Travel Africa looks at a couple of new products to reduce jet lag, and highlights some of the tried and tested methods that will help you arrive feeling fresh.
Putting the squeeze on
Most people know about the impact of flying long distances on our internal (Circadian) clock, but less know about another key factor – oxygen starvation, due to there being 20-25 per cent less oxygen in an airplane cabin than our bodies are used to. The influential, non-profit, Aviation Health Institute (AHI), as well as the NHS, believes that lower levels of oxygen play a significant role in jet lag.
To combat this when travelling to and from events, elite athletes in Australia have been wearing Skins Travel and Recovery tights underneath their tracksuits. These high-tech garments use gradient compression to maintain a healthy circulation, minimise swelling and dehydration by directly countering oxygen starvation. While helpful in keeping Olympians fresh, these tights are no less beneficial to travellers, whether flying long-haul for pleasure or business. In a recent study published in the Medical Journal of Australia, researchers found that Qantas pilots and passengers wearing these tights on flights that lasted over five hours had significantly improved circulation and mental awareness, and decreased leg pain.
Unlike other compression socks or stockings which apply pressure indiscriminately, Skins Travel and Recovery tights use fabric panels which are stitched together so that pressure is applied directly to specific muscles, which increases venous return (the flow of oxygenated blood back to the heart) by up to 30 per cent with all its attendant benefits.
Thankfully the Lycra and Meryl Microfibre has been treated with an antibacterial material to help keep you smelling as fresh as you feel. The Skins Travel and Recovery tights retail at around £60 and come in twelve different sizes to ensure wearers can get a perfect fit. They are available at independent sports shops or online outlets.
For more details visit www.skins.net
Getting a jump start
While the Skins tights successfully tackle the effects of reduced oxygen while flying, a novel new product is aimed at helping to counteract the affects caused by the disruption of your Circadian clock, the internal system that dictates the usual timing of eating, sleeping, hormone regulation and body temperature. One effect of long-haul flights across time zones is that your brain produces less alpha-waves (electromagnetic oscillations in the brain or brain waves), which are usually produced during a normal resting period. This usually results in travellers feeling disorientated and unable to concentrate at normal levels.

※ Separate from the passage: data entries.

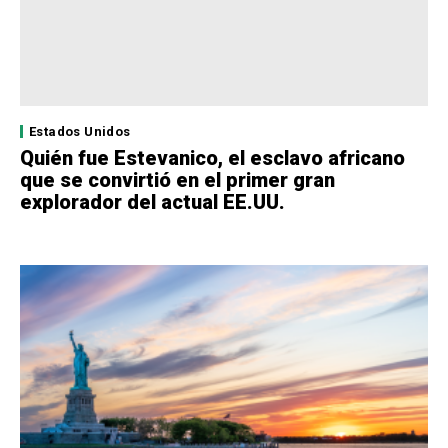
Estados Unidos
Quién fue Estevanico, el esclavo africano
que se convirtió en el primer gran
explorador del actual EE.UU.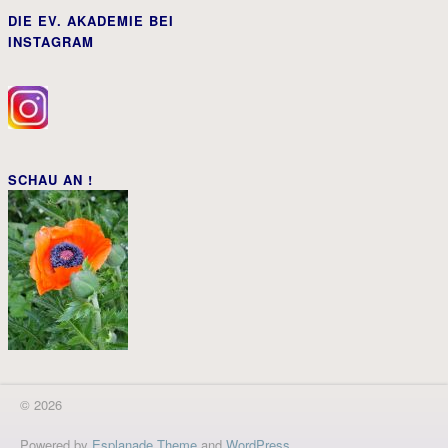
DIE EV. AKADEMIE BEI
INSTAGRAM
SCHAU AN !
© 2026
Powered by
Esplanade Theme
and
WordPress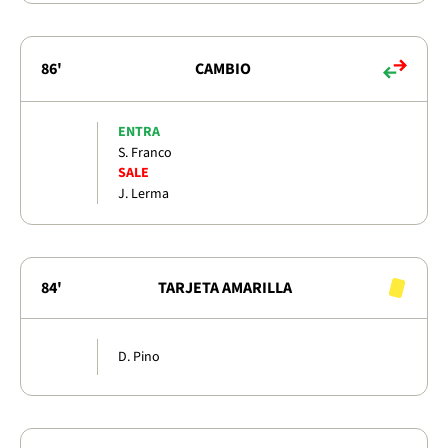
86'
CAMBIO
ENTRA
S. Franco
SALE
J. Lerma
84'
TARJETA AMARILLA
D. Pino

The Alpha-Stim SCS uses microcurrent electrical therapy to help the brain produce the same amount of alpha-waves that would be produced during a normal resting period, effectively jump starting the body’s cellular activity. While this product is new, the technology is not and has been used to treat conditions such as insomnia, chronic fatigue, depression and migraines. Retailing in the UK at over £400, it is available at www.themicrocurrentsite.co.uk/
Time-tested tips to further reduce jet lag
- Drink plenty of water before, during and after the flight to avoid dehydration.
• Sleep well in the days before the flight. Start adjusting your bed times by an hour a day if travelling to a distant time zone.
• Set your watch to the time of destination when you board the plane.
• Sleep on the plane if it is nighttime at your destination.
• Stay awake during your flight if it is daytime at your destination.
• Avoid coffee, alcohol and unnecessary medication while in flight.
• Eat lightly on board.
• Exercise while on the plane. Don’t just walk around the cabin – stretch in your chair as well.